Lionel Richie Love Will Conquer All Dancing On The Ceiling, 1986
Do NOT front with me and act like you don’t bump this on the downlow. We are in love, which means I know you better than that.
D’Angelo I Found My Smile Again Yoda: The Monarch Of Neo-Soul, 2007
I thought I’d spice up our relationship with some straight hotness, personified in D’Angelo. I do not care if he’s fat or a smack fiend; I would french the hell out of him any damn day. What’s that? No, of course he’s not hotter than you, silly. C’mere.
Quincy Jones Feat. James Ingram One Hundred Ways The Dude, 1981
Learn it.
Force M.D.’s Tender Love Tender Love, 1985
The best harmonizing from the best r&b group of the ’80s. The BEST. Remember that honey hanging out the window in the video? No? Let me fresh your memory:
Let’s face the damned facts: you’ve got problems. You waste too much time on the internet, reading dumbass music blogs, downloading music that nobody’s listened to since the Carter administration.
Your love life is straight wrecked. Your last date was at the Jay-Z show… in Second Life. And her avatar kind of looked like Andy Dick.
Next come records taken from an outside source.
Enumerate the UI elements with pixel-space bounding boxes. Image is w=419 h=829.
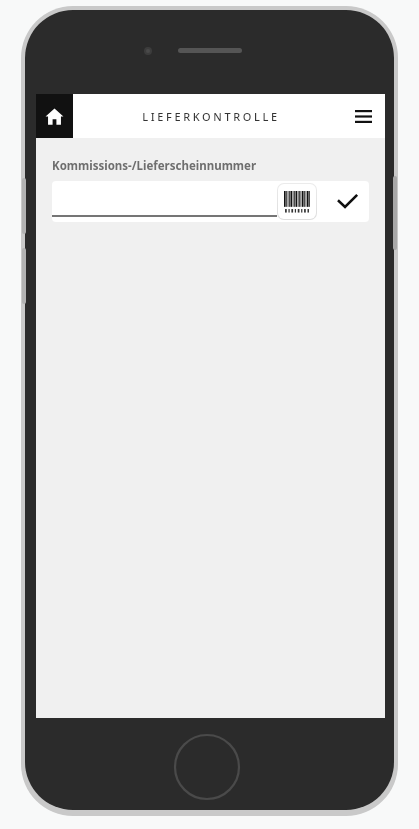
button[interactable]: Scan barcode <box>278 184 316 219</box>
button[interactable]: Home <box>36 94 73 138</box>
staticText: LIEFERKONTROLLE <box>142 109 280 124</box>
staticText: Kommissions-/Lieferscheinnummer <box>52 158 257 174</box>
button[interactable]: Confirm <box>325 181 369 222</box>
button[interactable] <box>52 181 277 222</box>
button[interactable]: Menu <box>341 94 385 138</box>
How you gonna get a lady that way?
Don’t sweat, my nerdy readers. Dr. Morebounce is here to help, and get you some sugar with that lovely lady (or gentleman) with a quickness.
The solution is simple: you need frenching music. Not just cheap bump and grind music - these are songs that are guaranteed to get your future lady makeout-ready, over and over again. In your Coupe DeVille, on the hi-fi, or on your portable tape recorder, you need to be in possession of these songs at all times.
Marvin Gaye Let’s Get It On (Step Remix) 12″, 2004
Of course you already have the original “Let’s Get it On.” You’re not that far gone. But ladies like to dance. Oh lawd. You DO know how to dance, don’t you?
Dwele Feat. Styles P I Think I Love U (Remix) Some Kinda…, 2005
This joint will appeal to your indie hip hop crush: Dwele has that underground crooner appeal, and got-damn, that “Message” beat never gets old.
Mr.J. Medeiros Feat. Marty James Half A Dream Of Gods And Girls, 2007
Does your girl have self-esteem issues? Comfort her with this jammie, and serve her a fat sandwich. Then french her.
The Isley Brothers Between The Sheets Between The Sheets, 1982
If you don’t have this record in your regular date rotation right now, you have bigger problems than I can help you with.
Skillz Feat. D’Angelo Babiwon 12″, 2006
Forget playing this for a lady. Memorize this shit and sang it, brother! It’s a sureshot. No woman can resist an offer to hot comb her hair and then go to church with her. And then you can Get. To. Frenching.
Can you please wear hats more often? Specifically, the tweedy flat-cap types worn by ’40s American newsboys, the British beginning in the late 19th century, and oh, yes: Common?
It would really help me. Because I do enjoy looking at well turned-out fellas. And also, I enjoy listening to them (see Justin Timberlake, Prince, Rakim, D’Angelo back when he was naked, etc.).
Now don’t get me wrong. I find Common totally frenchable, but not just for his hats. It’s also his whole conscious hip hop thing, spiritual vibe, straight funkiness and that deep, resonant voice that, somehow, always sounds like he has a (totally adorable!) sinus condition.
I have to admit, it’s been a minute since I pulled out the Common records. After he released his critic’s favorite, Be, I had serious overload. But I don’t blame my fantasy boyfriend for that; I blame the album’s ubiquitous producer: Kanye West. Why not? Kanye’s a dick, and he’s pretty much a human ruiner of anything good or fun.
But then I saw this. Ta-DOW! A tweedy hat, crisp shirt and gold tie!?! I will give this brother peace, love, or whatever he asks for. It’s back ON, Common.